=== Begin Enclosure ===

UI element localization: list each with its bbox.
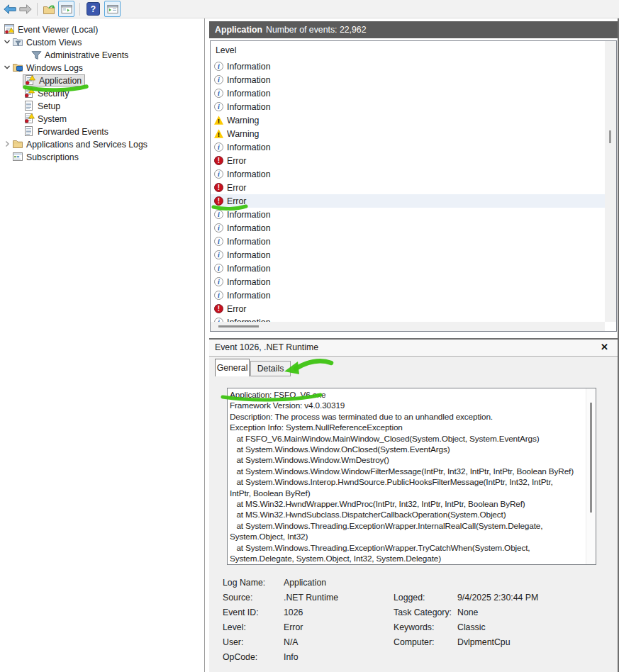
tree-item-event-viewer-local[interactable]: Event Viewer (Local) [0, 23, 203, 35]
field-row: Log Name: Application [209, 576, 618, 590]
level-icon [214, 75, 223, 84]
tree-item-security[interactable]: Security [0, 86, 203, 99]
event-row[interactable]: Information [211, 86, 616, 100]
tree-item-custom-views[interactable]: Custom Views [0, 35, 203, 48]
tree-item-forwarded-events[interactable]: Forwarded Events [0, 125, 203, 138]
event-row[interactable]: Information [211, 275, 616, 289]
event-row[interactable]: Information [211, 73, 616, 86]
tree-item-label: Setup [38, 101, 60, 111]
tree-item-administrative-events[interactable]: Administrative Events [0, 48, 203, 61]
level-icon [214, 237, 223, 246]
level-icon [214, 169, 223, 179]
back-icon[interactable] [4, 4, 16, 14]
event-row[interactable]: Information [211, 289, 616, 302]
vertical-scrollbar[interactable] [605, 41, 616, 322]
tree-item-label: Security [38, 88, 69, 99]
event-count: Number of events: 22,962 [266, 25, 367, 35]
toolbar [0, 0, 619, 18]
level-label: Information [227, 210, 271, 220]
field-row: Event ID: 1026 Task Category: None [209, 605, 618, 620]
tree-item-application[interactable]: Application [0, 74, 203, 86]
field-label: User: [223, 637, 243, 647]
field-label: OpCode: [223, 652, 257, 662]
field-value: Application [284, 578, 326, 588]
event-row[interactable]: Information [211, 262, 616, 275]
tab-details[interactable]: Details [250, 361, 291, 376]
event-row[interactable]: Information [211, 235, 616, 248]
chevron-right-icon[interactable] [2, 140, 12, 148]
event-row[interactable]: Information [211, 208, 616, 221]
level-label: Error [227, 183, 246, 193]
tree-pane-divider[interactable] [204, 18, 205, 672]
field-label: Computer: [394, 637, 434, 647]
column-header-level[interactable]: Level [211, 41, 616, 60]
open-saved-log-icon[interactable] [43, 4, 55, 15]
toolbar-separator [79, 3, 80, 16]
textbox-scrollbar[interactable] [586, 388, 596, 564]
chevron-down-icon[interactable] [2, 38, 12, 46]
event-fields: Log Name: Application Source: .NET Runti… [209, 576, 618, 665]
tree-item-applications-and-services-logs[interactable]: Applications and Services Logs [0, 138, 203, 150]
field-row: Source: .NET Runtime Logged: 9/4/2025 2:… [209, 590, 618, 605]
event-row[interactable]: Information [211, 167, 616, 181]
field-value: .NET Runtime [284, 593, 338, 603]
tree-item-system[interactable]: System [0, 112, 203, 125]
chevron-down-icon[interactable] [2, 63, 12, 72]
help-icon[interactable] [87, 2, 100, 16]
tree-item-subscriptions[interactable]: Subscriptions [0, 150, 203, 163]
event-viewer-icon [4, 23, 15, 35]
level-label: Warning [227, 116, 259, 125]
event-row[interactable]: Error [211, 302, 616, 315]
tree-item-label: Windows Logs [26, 62, 83, 73]
stack-line: at System.Windows.Threading.ExceptionWra… [230, 521, 586, 532]
event-row[interactable]: Information [211, 60, 616, 73]
field-label: Level: [223, 622, 246, 632]
level-icon [214, 142, 223, 152]
level-icon [214, 277, 223, 286]
tree-item-windows-logs[interactable]: Windows Logs [0, 61, 203, 74]
field-value: 9/4/2025 2:30:44 PM [457, 593, 538, 603]
event-row[interactable]: Error [211, 194, 616, 208]
tree-item-setup[interactable]: Setup [0, 99, 203, 112]
action-pane-toggle-icon[interactable] [104, 1, 121, 17]
event-row[interactable]: Information [211, 248, 616, 262]
tree-item-label: Event Viewer (Local) [18, 24, 98, 35]
event-row[interactable]: Error [211, 154, 616, 167]
vertical-scrollbar-thumb[interactable] [609, 130, 611, 143]
field-label: Keywords: [394, 622, 434, 632]
horizontal-scrollbar-thumb[interactable] [218, 325, 259, 327]
level-label: Information [227, 237, 271, 247]
level-icon [214, 264, 223, 273]
log-header-bar: Application Number of events: 22,962 [209, 21, 618, 38]
field-value: Classic [457, 622, 486, 632]
stack-line: Description: The process was terminated … [230, 412, 586, 422]
tree-item-label: System [38, 113, 67, 124]
level-icon [214, 129, 223, 138]
log-alert-icon [24, 74, 35, 86]
console-tree-toggle-icon[interactable] [58, 1, 74, 17]
event-row[interactable]: Warning [211, 113, 616, 127]
level-label: Information [227, 142, 271, 152]
event-row[interactable]: Error [211, 181, 616, 194]
close-icon[interactable]: ✕ [601, 342, 608, 352]
stack-line: at System.Windows.Threading.ExceptionWra… [230, 543, 586, 554]
tree-item-label: Forwarded Events [38, 126, 108, 137]
field-label: Log Name: [223, 578, 265, 588]
event-row[interactable]: Warning [211, 127, 616, 140]
field-value: None [457, 607, 478, 617]
forward-icon[interactable] [19, 4, 32, 14]
tree-item-label: Applications and Services Logs [26, 139, 147, 150]
field-label: Source: [223, 593, 252, 603]
horizontal-scrollbar[interactable] [211, 322, 605, 331]
exception-text: Application: FSFO_V6.exe Framework Versi… [230, 390, 586, 564]
field-value: Error [284, 622, 303, 632]
general-description-box: Application: FSFO_V6.exe Framework Versi… [227, 388, 596, 565]
level-label: Information [227, 169, 271, 179]
event-row[interactable]: Information [211, 221, 616, 235]
log-plain-icon [23, 100, 35, 111]
textbox-scrollbar-thumb[interactable] [590, 403, 592, 513]
stack-line: at System.Windows.Window.OnClosed(System… [230, 444, 586, 455]
event-row[interactable]: Information [211, 140, 616, 154]
tab-general[interactable]: General [215, 359, 250, 376]
event-row[interactable]: Information [211, 100, 616, 113]
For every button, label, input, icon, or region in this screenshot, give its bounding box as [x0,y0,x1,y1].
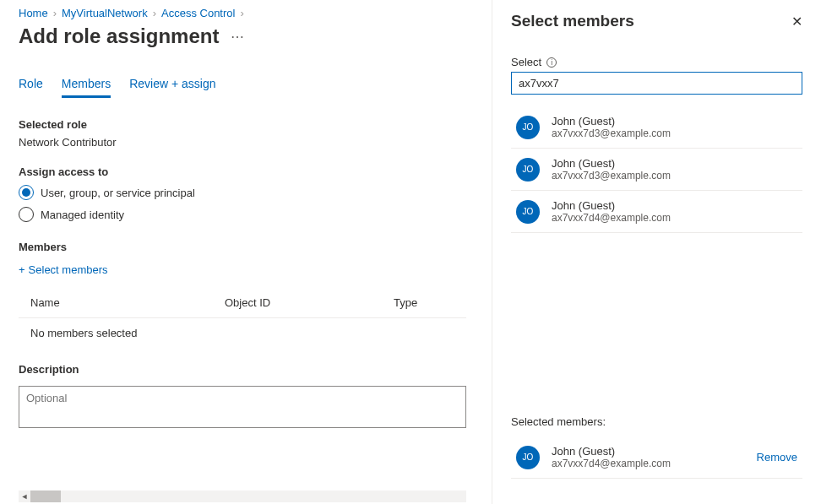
radio-icon [19,185,34,200]
radio-managed-identity[interactable]: Managed identity [19,207,490,222]
col-name: Name [30,296,225,309]
more-actions-icon[interactable]: ⋯ [231,29,244,45]
chevron-right-icon: › [153,7,156,19]
result-item[interactable]: JO John (Guest) ax7vxx7d3@example.com [511,106,802,148]
avatar-icon: JO [516,446,540,469]
chevron-right-icon: › [53,7,57,19]
members-table: Name Object ID Type No members selected [19,288,466,348]
tab-role[interactable]: Role [19,77,43,98]
search-results: JO John (Guest) ax7vxx7d3@example.com JO… [511,106,802,233]
panel-title: Select members [511,12,634,30]
horizontal-scrollbar[interactable]: ◄ [19,490,466,502]
selected-name: John (Guest) [552,445,745,458]
breadcrumb-home[interactable]: Home [19,7,48,19]
result-email: ax7vxx7d3@example.com [552,127,671,139]
remove-link[interactable]: Remove [757,451,797,463]
select-members-panel: Select members ✕ Select i JO John (Guest… [492,0,821,504]
page-title: Add role assignment [19,24,219,48]
selected-role-value: Network Contributor [19,136,490,149]
radio-icon [19,207,34,222]
result-item[interactable]: JO John (Guest) ax7vxx7d3@example.com [511,148,802,190]
col-type: Type [394,296,454,309]
selected-members-label: Selected members: [511,415,802,428]
selected-role-label: Selected role [19,118,490,131]
members-empty-row: No members selected [19,317,466,348]
result-name: John (Guest) [552,199,671,212]
avatar-icon: JO [516,158,540,182]
avatar-icon: JO [516,116,540,139]
selected-member-item: JO John (Guest) ax7vxx7d4@example.com Re… [511,436,802,479]
radio-label: Managed identity [41,209,124,221]
chevron-right-icon: › [240,7,243,19]
radio-label: User, group, or service principal [41,187,195,199]
result-item[interactable]: JO John (Guest) ax7vxx7d4@example.com [511,190,802,232]
description-input[interactable] [19,386,466,428]
select-members-text: Select members [29,263,108,276]
select-label-text: Select [511,56,541,68]
scrollbar-thumb[interactable] [30,490,61,502]
col-object-id: Object ID [225,296,394,309]
select-search-input[interactable] [511,72,802,95]
description-label: Description [19,363,490,376]
members-label: Members [19,241,490,253]
breadcrumb-access-control[interactable]: Access Control [161,7,235,19]
result-name: John (Guest) [552,115,671,127]
result-name: John (Guest) [552,157,671,170]
assign-access-label: Assign access to [19,165,490,178]
tab-review-assign[interactable]: Review + assign [129,77,215,98]
result-email: ax7vxx7d4@example.com [552,212,671,224]
select-label: Select i [511,56,802,68]
scroll-left-icon[interactable]: ◄ [19,490,30,502]
tab-members[interactable]: Members [62,77,111,98]
breadcrumb-vnet[interactable]: MyVirtualNetwork [62,7,148,19]
close-icon[interactable]: ✕ [791,14,802,30]
radio-user-group-sp[interactable]: User, group, or service principal [19,185,490,200]
avatar-icon: JO [516,200,540,224]
info-icon[interactable]: i [546,57,557,68]
plus-icon: + [19,263,25,276]
result-email: ax7vxx7d3@example.com [552,170,671,182]
selected-email: ax7vxx7d4@example.com [552,458,745,469]
breadcrumb: Home › MyVirtualNetwork › Access Control… [19,7,490,19]
tabs: Role Members Review + assign [19,77,490,98]
select-members-link[interactable]: + Select members [19,263,108,276]
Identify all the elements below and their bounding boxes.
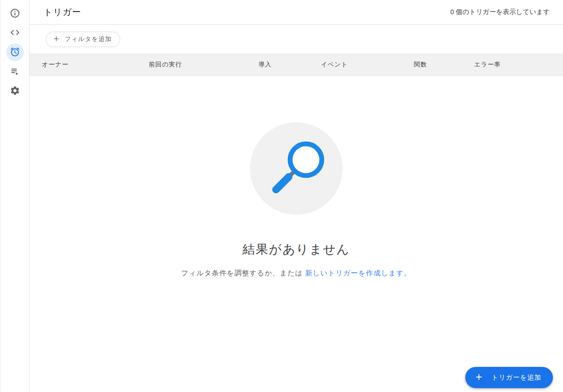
empty-state: 結果がありません フィルタ条件を調整するか、または 新しいトリガーを作成します。 xyxy=(29,76,563,278)
column-header-error-rate: エラー率 xyxy=(474,61,563,69)
magnifier-icon xyxy=(250,122,342,215)
add-trigger-button[interactable]: トリガーを追加 xyxy=(465,367,553,388)
create-trigger-link[interactable]: 新しいトリガーを作成します。 xyxy=(305,269,411,277)
add-filter-label: フィルタを追加 xyxy=(65,35,112,43)
triggers-table-body: 結果がありません フィルタ条件を調整するか、または 新しいトリガーを作成します。 xyxy=(29,76,563,392)
page-title: トリガー xyxy=(44,6,81,18)
sidebar-item-triggers[interactable] xyxy=(0,43,29,62)
sidebar-item-editor[interactable] xyxy=(0,23,29,43)
empty-state-subtitle-text: フィルタ条件を調整するか、または xyxy=(181,269,305,277)
playlist-play-icon xyxy=(10,66,20,78)
plus-icon xyxy=(52,35,60,44)
apps-script-triggers-page: トリガー 0 個のトリガーを表示しています フィルタを追加 オーナー 前回の実行… xyxy=(0,0,563,392)
triggers-table-header: オーナー 前回の実行 導入 イベント 関数 エラー率 xyxy=(29,54,563,76)
trigger-count-text: 0 個のトリガーを表示しています xyxy=(450,8,550,16)
code-icon xyxy=(10,27,20,39)
empty-state-subtitle: フィルタ条件を調整するか、または 新しいトリガーを作成します。 xyxy=(181,269,412,278)
column-header-event: イベント xyxy=(321,61,414,69)
main-panel: トリガー 0 個のトリガーを表示しています フィルタを追加 オーナー 前回の実行… xyxy=(29,0,563,392)
column-header-owner: オーナー xyxy=(42,61,149,69)
page-header: トリガー 0 個のトリガーを表示しています xyxy=(29,0,563,25)
add-filter-button[interactable]: フィルタを追加 xyxy=(46,32,120,47)
sidebar-item-settings[interactable] xyxy=(0,81,29,101)
column-header-deployment: 導入 xyxy=(258,61,321,69)
alarm-icon xyxy=(10,47,20,59)
filter-bar: フィルタを追加 xyxy=(29,25,563,54)
empty-state-title: 結果がありません xyxy=(243,241,350,258)
sidebar xyxy=(0,0,29,392)
add-trigger-label: トリガーを追加 xyxy=(492,374,541,382)
column-header-function: 関数 xyxy=(414,61,474,69)
plus-icon xyxy=(474,372,484,383)
sidebar-item-overview[interactable] xyxy=(0,4,29,23)
info-icon xyxy=(10,8,20,20)
gear-icon xyxy=(10,85,20,97)
sidebar-item-executions[interactable] xyxy=(0,62,29,81)
column-header-last-run: 前回の実行 xyxy=(149,61,258,69)
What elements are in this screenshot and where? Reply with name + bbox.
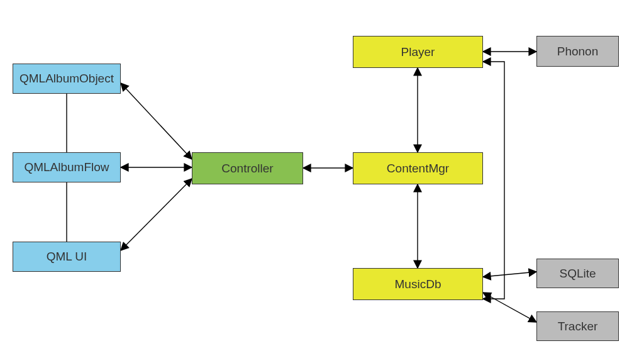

=== End Enclosure ===

:: Exercise ::
Among the lines above, which contain the word "avatar"? Copy every one.

:: Answer section ::
avatar-icon: JO [516,446,540,469]
avatar-icon: JO [516,158,540,182]
avatar-icon: JO [516,116,540,139]
avatar-icon: JO [516,200,540,224]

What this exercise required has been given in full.